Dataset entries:

##########

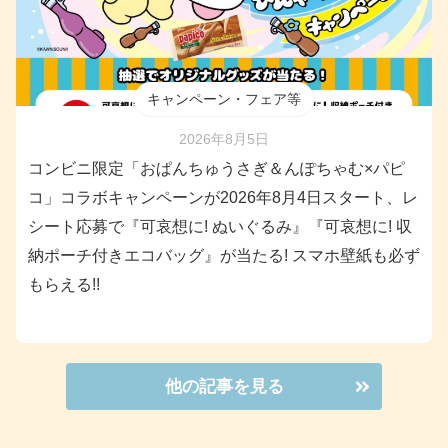
キャンペーン・フェア等
2026年8月5日
コンビニ限定「おぱんちゅうさぎ＆んぽちゃむ×パピ
コ」コラボキャンペーンが2026年8月4日スタート、レ
シート応募で『可哀想に! ぬいぐるみ』『可哀想に! 収
納ポーチ付きエコバッグ』が当たる! スマホ壁紙も必ず
もらえる!!
他の記事を見る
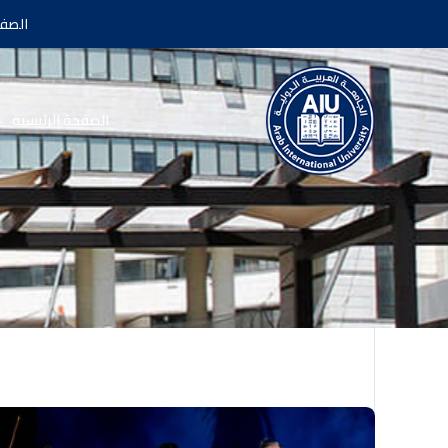
الصفح
الصفحة الرئيسية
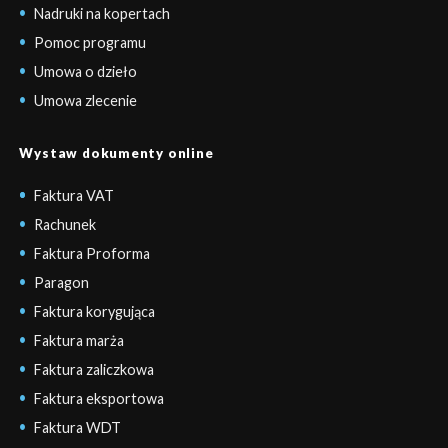
Nadruki na kopertach
Pomoc programu
Umowa o dzieło
Umowa zlecenie
Wystaw dokumenty online
Faktura VAT
Rachunek
Faktura Proforma
Paragon
Faktura korygująca
Faktura marża
Faktura zaliczkowa
Faktura eksportowa
Faktura WDT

##########

:: Task to carry out ::
The records above must be returned exactly, with each picture omitted.

:: Solved problem ::
キャンペーン・フェア等
2026年8月5日
コンビニ限定「おぱんちゅうさぎ＆んぽちゃむ×パピ
コ」コラボキャンペーンが2026年8月4日スタート、レ
シート応募で『可哀想に! ぬいぐるみ』『可哀想に! 収
納ポーチ付きエコバッグ』が当たる! スマホ壁紙も必ず
もらえる!!
他の記事を見る
الصفح
الصفحة الرئيسية
Nadruki na kopertach
Pomoc programu
Umowa o dzieło
Umowa zlecenie
Wystaw dokumenty online
Faktura VAT
Rachunek
Faktura Proforma
Paragon
Faktura korygująca
Faktura marża
Faktura zaliczkowa
Faktura eksportowa
Faktura WDT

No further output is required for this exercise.